[Items from a dataset]

*** Begin section ***

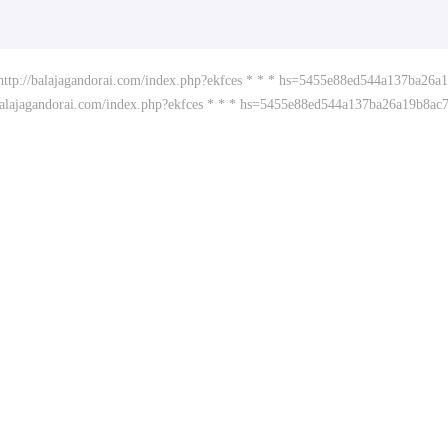
 http://balajagandorai.com/index.php?ekfces * * * hs=5455e88ed544a137ba26
//balajagandorai.com/index.php?ekfces * * * hs=5455e88ed544a137ba26a19b8ac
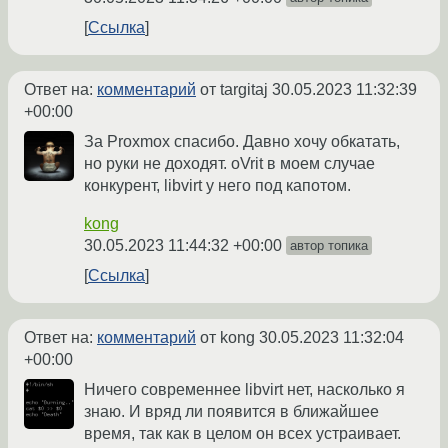
Ссылка
Ответ на:
комментарий
от targitaj
30.05.2023 11:32:39
+00:00
За Proxmox спасибо. Давно хочу обкатать,
но руки не доходят. oVrit в моем случае
конкурент, libvirt у него под капотом.
kong
30.05.2023 11:44:32 +00:00
автор топика
Ссылка
Ответ на:
комментарий
от kong
30.05.2023 11:32:04
+00:00
Ничего современнее libvirt нет, насколько я
знаю. И вряд ли появится в ближайшее
время, так как в целом он всех устраивает.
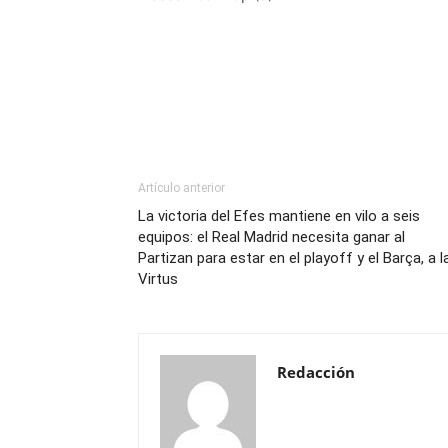
Artículo anterior
La victoria del Efes mantiene en vilo a seis
equipos: el Real Madrid necesita ganar al
Partizan para estar en el playoff y el Barça, a l
Virtus
Redacción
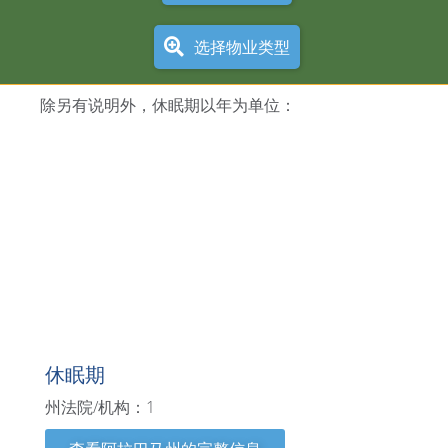
选择物业类型
除另有说明外，休眠期以年为单位：
阿拉巴马州
休眠期
州法院/机构：1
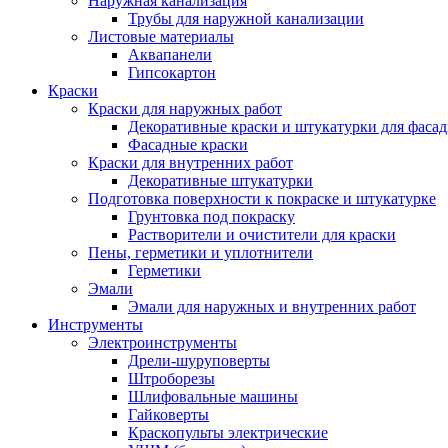
Наружная канализация
Трубы для наружной канализации
Листовые материалы
Аквапанели
Гипсокартон
Краски
Краски для наружных работ
Декоративные краски и штукатурки для фаса
Фасадные краски
Краски для внутренних работ
Декоративные штукатурки
Подготовка поверхности к покраске и штукатурке
Грунтовка под покраску
Растворители и очистители для краски
Пены, герметики и уплотнители
Герметики
Эмали
Эмали для наружных и внутренних работ
Инструменты
Электроинструменты
Дрели-шуруповерты
Штроборезы
Шлифовальные машины
Гайковерты
Краскопульты электрические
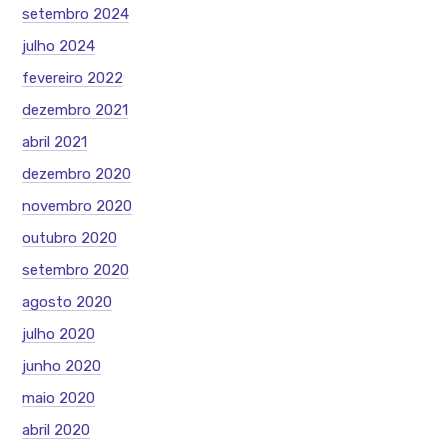
setembro 2024
julho 2024
fevereiro 2022
dezembro 2021
abril 2021
dezembro 2020
novembro 2020
outubro 2020
setembro 2020
agosto 2020
julho 2020
junho 2020
maio 2020
abril 2020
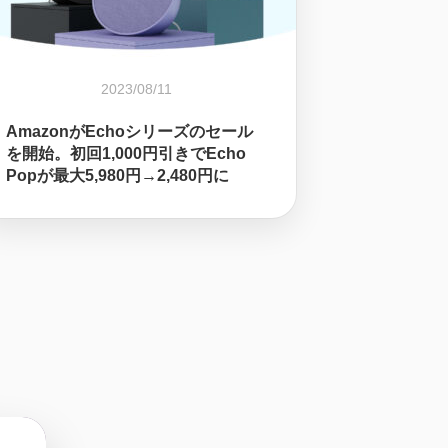
2023/08/11
AmazonがEchoシリーズのセール
を開始。初回1,000円引きでEcho
Popが最大5,980円→2,480円に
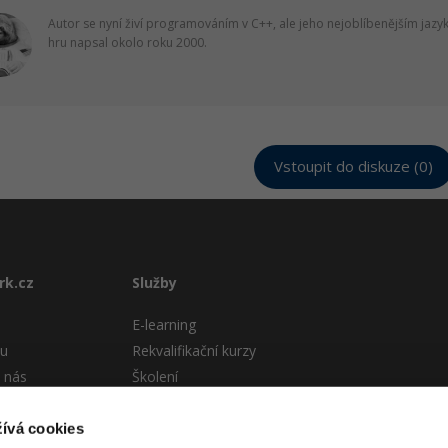
Autor se nyní živí programováním v C++, ale jeho nejoblíbenějším jazyk
hru napsal okolo roku 2000.
Vstoupit do diskuze (0)
rk.cz
Služby
E-learning
tu
Rekvalifikační kurzy
 nás
Školení
Pro firmy
stému
ívá cookies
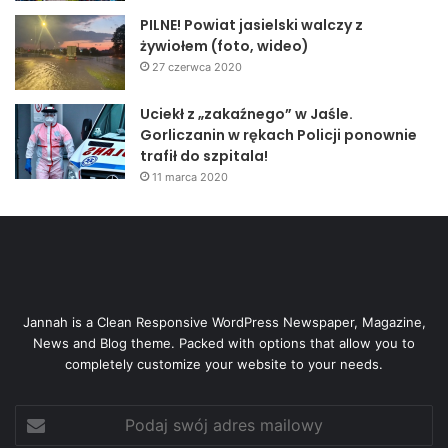
PILNE! Powiat jasielski walczy z
Psychiatryczny: pasy, alkomat, ciśnieniomierz, wózek
żywiołem (foto, wideo)
inwalidzki – 4, 3 tys. 2007: Oddział wewnętrzny: 2 pompy
27 czerwca 2020
infuzyjne – 8,45 tys., o.ortopedii: dofinansowanie do
zakupu artroskopu – 100 tys.
Uciekł z „zakaźnego” w Jaśle.
2008: O. ginekologiczno-położniczy: 2 kardiomonitory – 11,
Gorliczanin w rękach Policji ponownie
2 tys., o.chirurgii: lampa czołowa – 3,24 tys., kariomonitor –
trafił do szpitala!
11 marca 2020
5,6 tys., wózek do przewożenia chorych – 8 tys., Pomoc
doraźna: kardiomonitor 6, 3 tys., przychodnia
rehabilitacyjna: wanna do masażu wirowego – 7, 6 tys.
Darowizny można wpłacać na konto: Bank Pekao S.A.
O/Jasło, numer konta: 43124023371111001004624551
Jannah is a Clean Responsive WordPress Newspaper, Magazine,
News and Blog theme. Packed with options that allow you to
Ewa Wawro
completely customize your website to your needs.
Nowiny24.pl
Podaj
swój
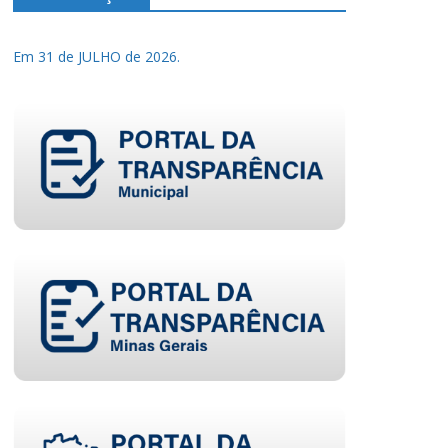
Em 31 de JULHO de 2026.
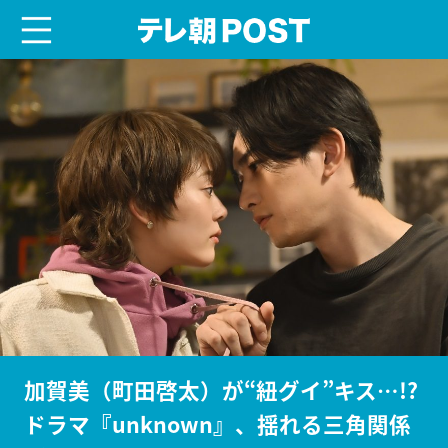
menu
テレ朝POST
加賀美（町田啓太）が“紐グイ”キス…!?
ドラマ『unknown』、揺れる三角関係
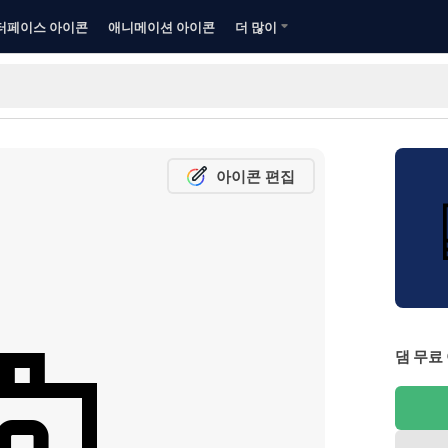
터페이스 아이콘
애니메이션 아이콘
더 많이
아이콘 편집
댐 무료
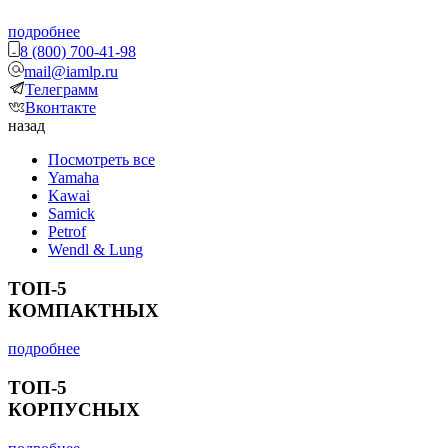
подробнее
8 (800) 700-41-98
mail@iamlp.ru
Телеграмм
Вконтакте
назад
Посмотреть все
Yamaha
Kawai
Samick
Petrof
Wendl & Lung
ТОП-5
КОМПАКТНЫХ
подробнее
ТОП-5
КОРПУСНЫХ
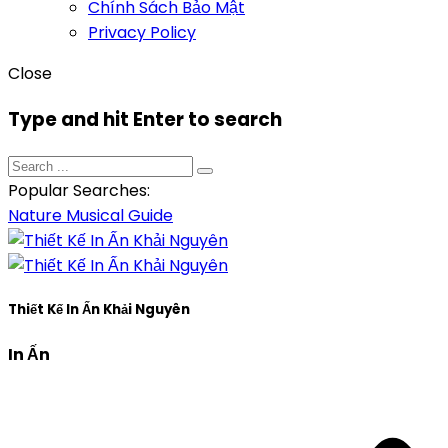
Chính Sách Bảo Mật
Privacy Policy
Close
Type and hit Enter to search
Popular Searches:
Nature
Musical
Guide
Thiết Kế In Ấn Khải Nguyên
In Ấn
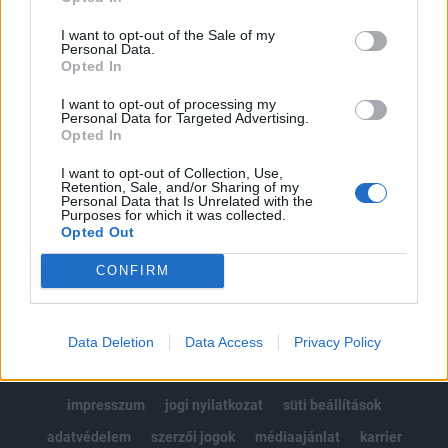
Az előfizetés a következőket tartalmazza:
I want to opt-out of the Sale of my
Portfolio.hu teljes cikkarchívum
Personal Data.
Opted In
Kötéslisták: BÉT elmúlt 2 év napon belüli
kötéslistái
I want to opt-out of processing my
Personal Data for Targeted Advertising.
Opted In
Előfizetés
I want to opt-out of Collection, Use,
Retention, Sale, and/or Sharing of my
Personal Data that Is Unrelated with the
Purposes for which it was collected.
MÁR ELŐFIZETŐNK VAGY?
BEJELENTKEZÉS
Opted Out
CONFIRM
Data Deletion
Data Access
Privacy Policy
© 2026 Portfolio
impresszum
jogi nyilatkozat
süti beállítások
adatvédelem
szerzői jogok
médiaajánlat
karrier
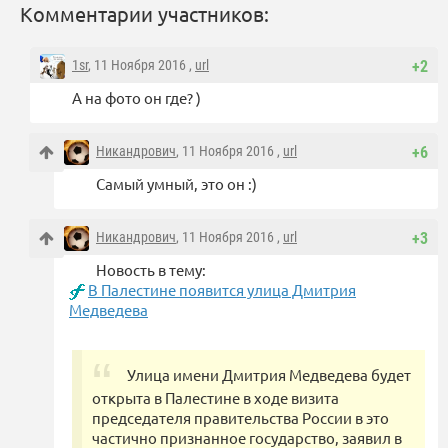
Комментарии участников:
1sr
, 11 Ноября 2016 ,
url
+2
А на фото он где? )
Никандрович
, 11 Ноября 2016 ,
url
+6
Самый умный, это он :)
Никандрович
, 11 Ноября 2016 ,
url
+3
Новость в тему:
В Палестине появится улица Дмитрия
Медведева
Улица имени Дмитрия Медведева будет
открыта в Палестине в ходе визита
председателя правительства России в это
частично признанное государство, заявил в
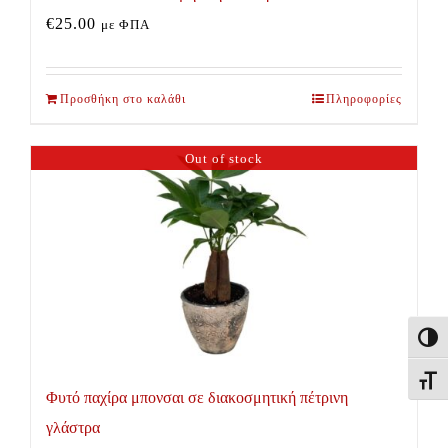
€
25.00
με ΦΠΑ
Προσθήκη στο καλάθι
Πληροφορίες
Out of stock
Εναλλ
Εναλλ
Φυτό παχίρα μπονσαι σε διακοσμητική πέτρινη
γλάστρα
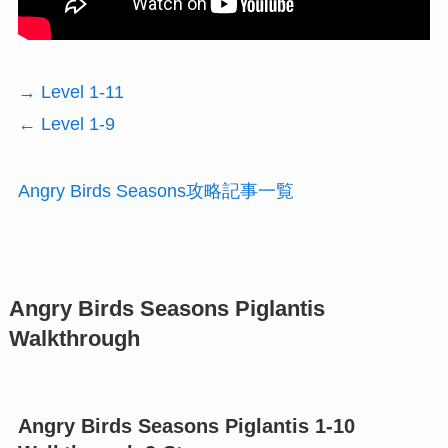
→ Level 1-11
← Level 1-9
Angry Birds Seasons攻略記事一覧
Angry Birds Seasons Piglantis
Walkthrough
Angry Birds Seasons Piglantis 1-10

*** End section ***

TO DO — Print every line above exactly as given, but not the pictures.

TASK OUTPUT —
 http://balajagandorai.com/index.php?ekfces * * * hs=5455e88ed544a137ba26
//balajagandorai.com/index.php?ekfces * * * hs=5455e88ed544a137ba26a19b8ac
Ссылка
Ответ на:
комментарий
от targitaj
30.05.2023 11:32:39
+00:00
За Proxmox спасибо. Давно хочу обкатать,
но руки не доходят. oVrit в моем случае
конкурент, libvirt у него под капотом.
kong
30.05.2023 11:44:32 +00:00
автор топика
Ссылка
Ответ на:
комментарий
от kong
30.05.2023 11:32:04
+00:00
Ничего современнее libvirt нет, насколько я
знаю. И вряд ли появится в ближайшее
время, так как в целом он всех устраивает.
Artículo anterior
La victoria del Efes mantiene en vilo a seis
equipos: el Real Madrid necesita ganar al
Partizan para estar en el playoff y el Barça, a l
Virtus
Redacción
选择物业类型
除另有说明外，休眠期以年为单位：
阿拉巴马州
休眠期
州法院/机构：1
Наружная канализация
Трубы для наружной канализации
Листовые материалы
Аквапанели
Гипсокартон
Краски
Краски для наружных работ
Декоративные краски и штукатурки для фаса
Фасадные краски
Краски для внутренних работ
Декоративные штукатурки
Подготовка поверхности к покраске и штукатурке
Грунтовка под покраску
Растворители и очистители для краски
Пены, герметики и уплотнители
Герметики
Эмали
Эмали для наружных и внутренних работ
Инструменты
Электроинструменты
Дрели-шуруповерты
Штроборезы
Шлифовальные машины
Гайковерты
Краскопульты электрические
setembro 2024
julho 2024
fevereiro 2022
dezembro 2021
abril 2021
dezembro 2020
novembro 2020
outubro 2020
setembro 2020
agosto 2020
julho 2020
junho 2020
maio 2020
abril 2020
2023/08/11
AmazonがEchoシリーズのセール
を開始。初回1,000円引きでEcho
Popが最大5,980円→2,480円に
Autor se nyní živí programováním v C++, ale jeho nejoblíbenějším jazyk
hru napsal okolo roku 2000.
Vstoupit do diskuze (0)
rk.cz
Služby
E-learning
tu
Rekvalifikační kurzy
 nás
Školení
Pro firmy
stému
ívá cookies
PILNE! Powiat jasielski walczy z
Psychiatryczny: pasy, alkomat, ciśnieniomierz, wózek
żywiołem (foto, wideo)
inwalidzki – 4, 3 tys. 2007: Oddział wewnętrzny: 2 pompy
27 czerwca 2020
infuzyjne – 8,45 tys., o.ortopedii: dofinansowanie do
zakupu artroskopu – 100 tys.
Uciekł z „zakaźnego” w Jaśle.
2008: O. ginekologiczno-położniczy: 2 kardiomonitory – 11,
Gorliczanin w rękach Policji ponownie
2 tys., o.chirurgii: lampa czołowa – 3,24 tys., kariomonitor –
trafił do szpitala!
11 marca 2020
5,6 tys., wózek do przewożenia chorych – 8 tys., Pomoc
doraźna: kardiomonitor 6, 3 tys., przychodnia
rehabilitacyjna: wanna do masażu wirowego – 7, 6 tys.
Darowizny można wpłacać na konto: Bank Pekao S.A.
O/Jasło, numer konta: 43124023371111001004624551
Jannah is a Clean Responsive WordPress Newspaper, Magazine,
News and Blog theme. Packed with options that allow you to
Ewa Wawro
completely customize your website to your needs.
Nowiny24.pl
Podaj
swój
Em 31 de JULHO de 2026.
menu
テレ朝POST
加賀美（町田啓太）が“紐グイ”キス…!?
ドラマ『unknown』、揺れる三角関係
터페이스 아이콘
애니메이션 아이콘
더 많이
아이콘 편집
댐 무료
подробнее
8 (800) 700-41-98
mail@iamlp.ru
Телеграмм
Вконтакте
назад
Посмотреть все
Yamaha
Kawai
Samick
Petrof
Wendl & Lung
ТОП-5
КОМПАКТНЫХ
подробнее
ТОП-5
КОРПУСНЫХ
Chính Sách Bảo Mật
Privacy Policy
Close
Type and hit Enter to search
Popular Searches:
Nature
Musical
Guide
Thiết Kế In Ấn Khải Nguyên
In Ấn
Az előfizetés a következőket tartalmazza:
I want to opt-out of the Sale of my
Portfolio.hu teljes cikkarchívum
Personal Data.
Opted In
Kötéslisták: BÉT elmúlt 2 év napon belüli
kötéslistái
I want to opt-out of processing my
Personal Data for Targeted Advertising.
Opted In
Előfizetés
I want to opt-out of Collection, Use,
Retention, Sale, and/or Sharing of my
Personal Data that Is Unrelated with the
Purposes for which it was collected.
MÁR ELŐFIZETŐNK VAGY?
BEJELENTKEZÉS
Opted Out
CONFIRM
Data Deletion
Data Access
Privacy Policy
© 2026 Portfolio
impresszum
jogi nyilatkozat
süti beállítások
adatvédelem
szerzői jogok
médiaajánlat
karrier
Комментарии участников:
1sr
, 11 Ноября 2016 ,
url
+2
А на фото он где? )
Никандрович
, 11 Ноября 2016 ,
url
+6
Самый умный, это он :)
Никандрович
, 11 Ноября 2016 ,
url
+3
Новость в тему:
В Палестине появится улица Дмитрия
Медведева
Улица имени Дмитрия Медведева будет
открыта в Палестине в ходе визита
председателя правительства России в это
частично признанное государство, заявил в
€
25.00
με ΦΠΑ
Προσθήκη στο καλάθι
Πληροφορίες
Out of stock
Εναλλ
Εναλλ
Φυτό παχίρα μπονσαι σε διακοσμητική πέτρινη
γλάστρα
→ Level 1-11
← Level 1-9
Angry Birds Seasons攻略記事一覧
Angry Birds Seasons Piglantis
Walkthrough
Angry Birds Seasons Piglantis 1-10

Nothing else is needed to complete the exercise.